SoC x264 2011
- 1 Introduction to x264 and Summer of Code
- 2 Guide to getting involved
- 3 Skills needed
- 4 Projects
- 5 Qualification tasks
- 6 Contact info
Introduction to x264 and Summer of Code
x264 is one of the most popular video compression libraries in the world, used worldwide for applications such as web video, television broadcast, and Blu-ray authoring. It outclasses practically all commercial implementations both speed and compression-wise. While not actually part of VLC or ffmpeg, it is a major library used by both, licensed under the GPL. Due to its popularity in the commercial world (for example, Youtube and Facebook rely on it), many companies have offered bounties in the past for features and improvements that they found useful.
But don't let that all scare you. There's still plenty of projects that a student can effectively get involved in.
x264 is part of the VideoLAN candidature for Google Summer of Code 2011.
- Lead mentor (and author of this page): Jason Garrett-Glaser (Dark Shikari)
- Possible other mentors: Ronald Bultje (BBB)?

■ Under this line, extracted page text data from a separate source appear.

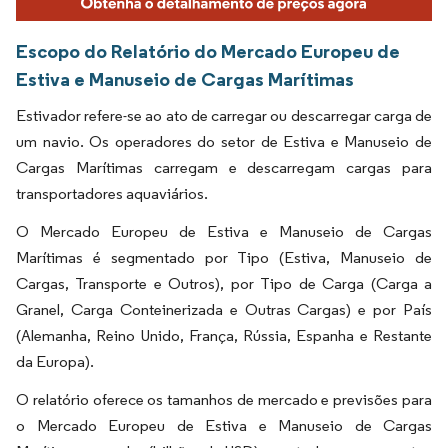
Escopo do Relatório do Mercado Europeu de
Estiva e Manuseio de Cargas Marítimas
Estivador refere-se ao ato de carregar ou descarregar carga de
um navio. Os operadores do setor de Estiva e Manuseio de
Cargas Marítimas carregam e descarregam cargas para
transportadores aquaviários.
O Mercado Europeu de Estiva e Manuseio de Cargas
Marítimas é segmentado por Tipo (Estiva, Manuseio de
Cargas, Transporte e Outros), por Tipo de Carga (Carga a
Granel, Carga Conteinerizada e Outras Cargas) e por País
(Alemanha, Reino Unido, França, Rússia, Espanha e Restante
da Europa).
O relatório oferece os tamanhos de mercado e previsões para
o Mercado Europeu de Estiva e Manuseio de Cargas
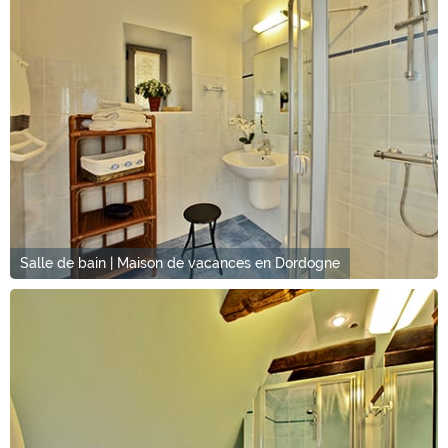
Salle de bain | Maison de vacances en Dordogne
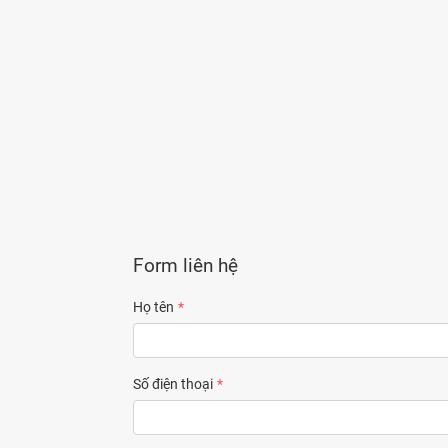
Form liên hệ
Họ tên
Số điện thoại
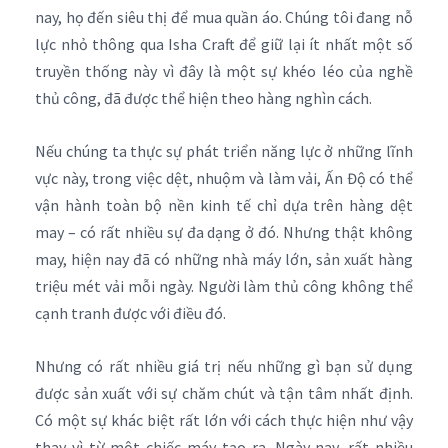
nay, họ đến siêu thị để mua quần áo. Chúng tôi đang nỗ
lực nhỏ thông qua Isha Craft để giữ lại ít nhất một số
truyền thống này vì đây là một sự khéo léo của nghề
thủ công, đã được thể hiện theo hàng nghìn cách.
Nếu chúng ta thực sự phát triển năng lực ở những lĩnh
vực này, trong việc dệt, nhuộm và làm vải, Ấn Độ có thể
vận hành toàn bộ nền kinh tế chỉ dựa trên hàng dệt
may – có rất nhiều sự đa dạng ở đó. Nhưng thật không
may, hiện nay đã có những nhà máy lớn, sản xuất hàng
triệu mét vải mỗi ngày. Người làm thủ công không thể
cạnh tranh được với điều đó.
Nhưng có rất nhiều giá trị nếu những gì bạn sử dụng
được sản xuất với sự chăm chút và tận tâm nhất định.
Có một sự khác biệt rất lớn với cách thực hiện như vậy
thay vì từ một chiếc máy tạo ra. Ngày nay, rất nhiều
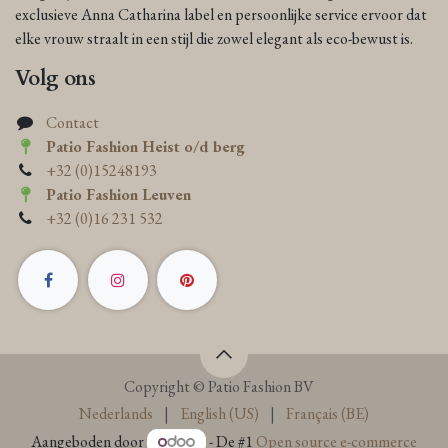
exclusieve Anna Catharina label en persoonlijke service ervoor dat
elke vrouw straalt in een stijl die zowel elegant als eco-bewust is.
Volg ons
Contact
Patio Fashion Heist o/d berg
+32 (0)15248193
Patio Fashion Leuven
+32 (0)16 231 532
Copyright © Patio Fashion BV
Nederlands
|
English (US)
|
Français (BE)
Aangeboden door
- De #1
Open source e-commerce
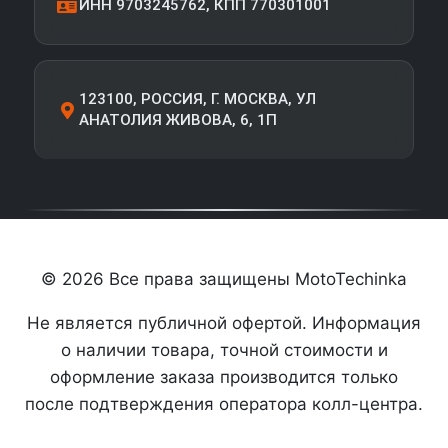
ИНН 9703245762, КПП 770301001
123100, РОССИЯ, Г. МОСКВА, УЛ
АНАТОЛИЯ ЖИВОВА, 6, 1П
© 2026 Все права защищены MotoTechinka
Не является публичной офертой. Информация
о наличии товара, точной стоимости и
оформление заказа производится только
после подтверждения оператора колл-центра.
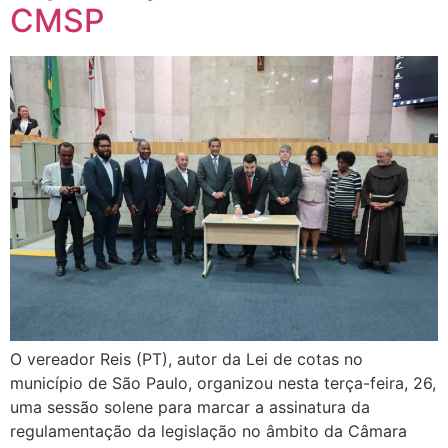
CMSP
O vereador Reis (PT), autor da Lei de cotas no
município de São Paulo, organizou nesta terça-feira, 26,
uma sessão solene para marcar a assinatura da
regulamentação da legislação no âmbito da Câmara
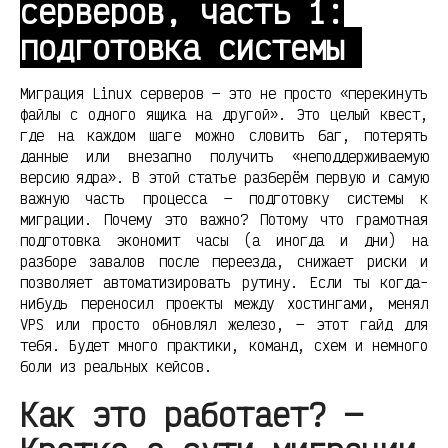
серверов, часть 1:
подготовка системы
Миграция Linux серверов — это не просто «перекинуть
файлы с одного ящика на другой». Это целый квест,
где на каждом шаге можно словить баг, потерять
данные или внезапно получить «неподдерживаемую
версию ядра». В этой статье разберём первую и самую
важную часть процесса — подготовку системы к
миграции. Почему это важно? Потому что грамотная
подготовка экономит часы (а иногда и дни) на
разборе завалов после переезда, снижает риски и
позволяет автоматизировать рутину. Если ты когда-
нибудь переносил проекты между хостингами, менял
VPS или просто обновлял железо, — этот гайд для
тебя. Будет много практики, команд, схем и немного
боли из реальных кейсов.
Как это работает? —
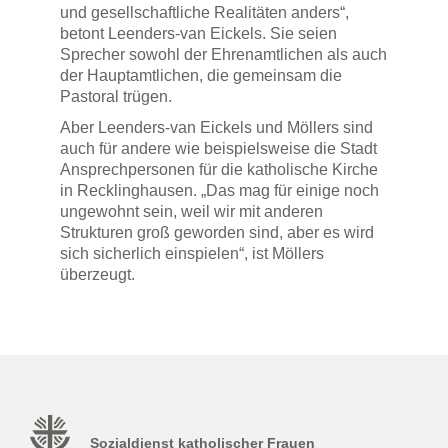
und gesellschaftliche Realitäten anders“,
betont Leenders-van Eickels. Sie seien
Sprecher sowohl der Ehrenamtlichen als auch
der Hauptamtlichen, die gemeinsam die
Pastoral trügen.
Aber Leenders-van Eickels und Möllers sind
auch für andere wie beispielsweise die Stadt
Ansprechpersonen für die katholische Kirche
in Recklinghausen. „Das mag für einige noch
ungewohnt sein, weil wir mit anderen
Strukturen groß geworden sind, aber es wird
sich sicherlich einspielen“, ist Möllers
überzeugt.
Sozialdienst katholischer Frauen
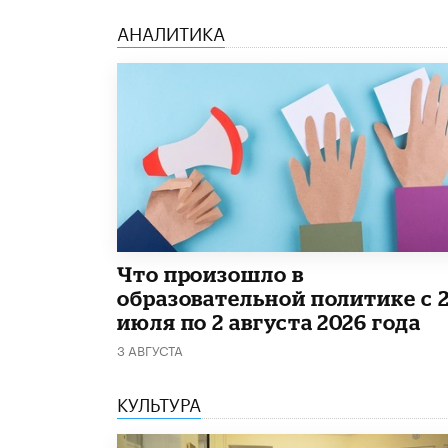
АНАЛИТИКА
​Что произошло в
образовательной политике с 
июля по 2 августа 2026 года
3 АВГУСТА
КУЛЬТУРА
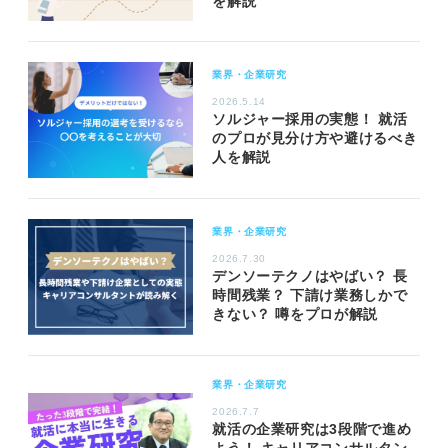
を解説
業界・企業研究
2026.5.14
ソルジャー採用の実態！ 就活
のプロが見分け方や避けるべき
人を解説
業界・企業研究
2026.7.30
デンソーテクノはやばい？ 長
時間残業？ 下請け業務しかで
きない？ 噂をプロが解説
業界・企業研究
2026.7.7
就活の企業研究は3段階で進め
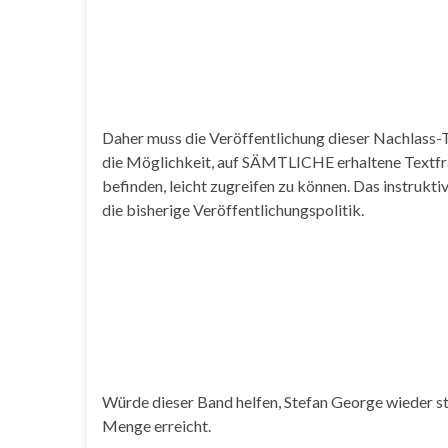
Daher muss die Veröffentlichung dieser Nachlass-T
die Möglichkeit, auf SÄMTLICHE erhaltene Textfr
befinden, leicht zugreifen zu können. Das instruk
die bisherige Veröffentlichungspolitik.
Würde dieser Band helfen, Stefan George wieder st
Menge erreicht.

An overview of x264's structure and algorithms can be found here. It is somewhat outdated, but still mostly accurate. Do note that understanding this is not necessary for all projects.

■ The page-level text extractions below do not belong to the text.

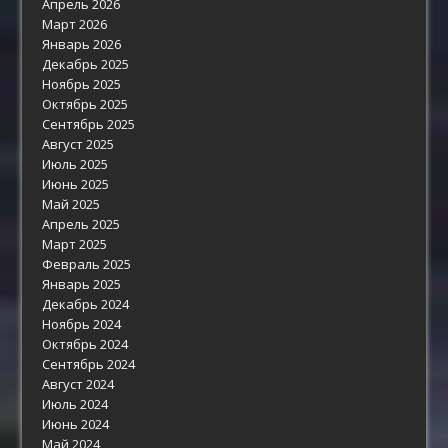
Апрель 2026
Март 2026
Январь 2026
Декабрь 2025
Ноябрь 2025
Октябрь 2025
Сентябрь 2025
Август 2025
Июль 2025
Июнь 2025
Май 2025
Апрель 2025
Март 2025
Февраль 2025
Январь 2025
Декабрь 2024
Ноябрь 2024
Октябрь 2024
Сентябрь 2024
Август 2024
Июль 2024
Июнь 2024
Май 2024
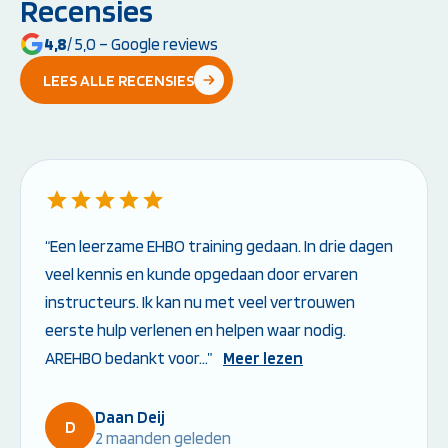
Recensies
4,8
/ 5,0 – Google reviews
LEES ALLE RECENSIES
“Een leerzame EHBO training gedaan. In drie dagen
veel kennis en kunde opgedaan door ervaren
instructeurs. Ik kan nu met veel vertrouwen
eerste hulp verlenen en helpen waar nodig.
AREHBO bedankt voor…”
Meer lezen
Daan Deij
D
2 maanden geleden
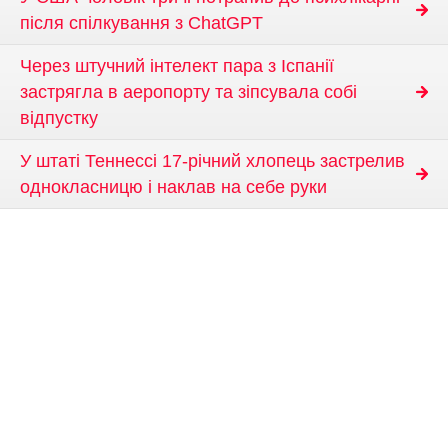
після спілкування з ChatGPT
Через штучний інтелект пара з Іспанії
застрягла в аеропорту та зіпсувала собі
відпустку
У штаті Теннессі 17-річний хлопець застрелив
однокласницю і наклав на себе руки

On a lighter note, feel free to check out the x264 developer quotes page.
Guide to getting involved
- Hop on IRC--whenever! We have a friendly community that's happy to help and to talk about pretty much whatever. #x264 is the general discussion/user help channel and #x264dev is the development-only channel (Freenode server). If you've never used IRC, grab Chatzilla. There is no such thing as a stupid question--only stupid people--so don't worry about sounding dumb. Just get involved!
- Ask questions--I cannot stress this enough. We've had students who couldn't get anywhere because they were stuck--but didn't ask questions! There's no shame in asking questions; that's how everyone here got involved.
- Stay on IRC. Even if you have nothing to say, being around lets you get to know the community, get a feel for what's going on, and even sometimes help out by pointing the semicolon I left at the end of my if statement. This applies during the project period too: we expect all students to always be on IRC. This doesn't mean you have to be actually active all the time, but whenever you're free, you should be at least pingable on IRC, and whenever you're working on Summer of Code, you should be active on IRC.
- The best option for staying online is to get a remote shell account of some sort and leave an IRSSI client on 24/7 in a screen. This lets you easily come back in the morning and see if you missed anything important. checkers can provide you with a shell if you end up being accepted as a student.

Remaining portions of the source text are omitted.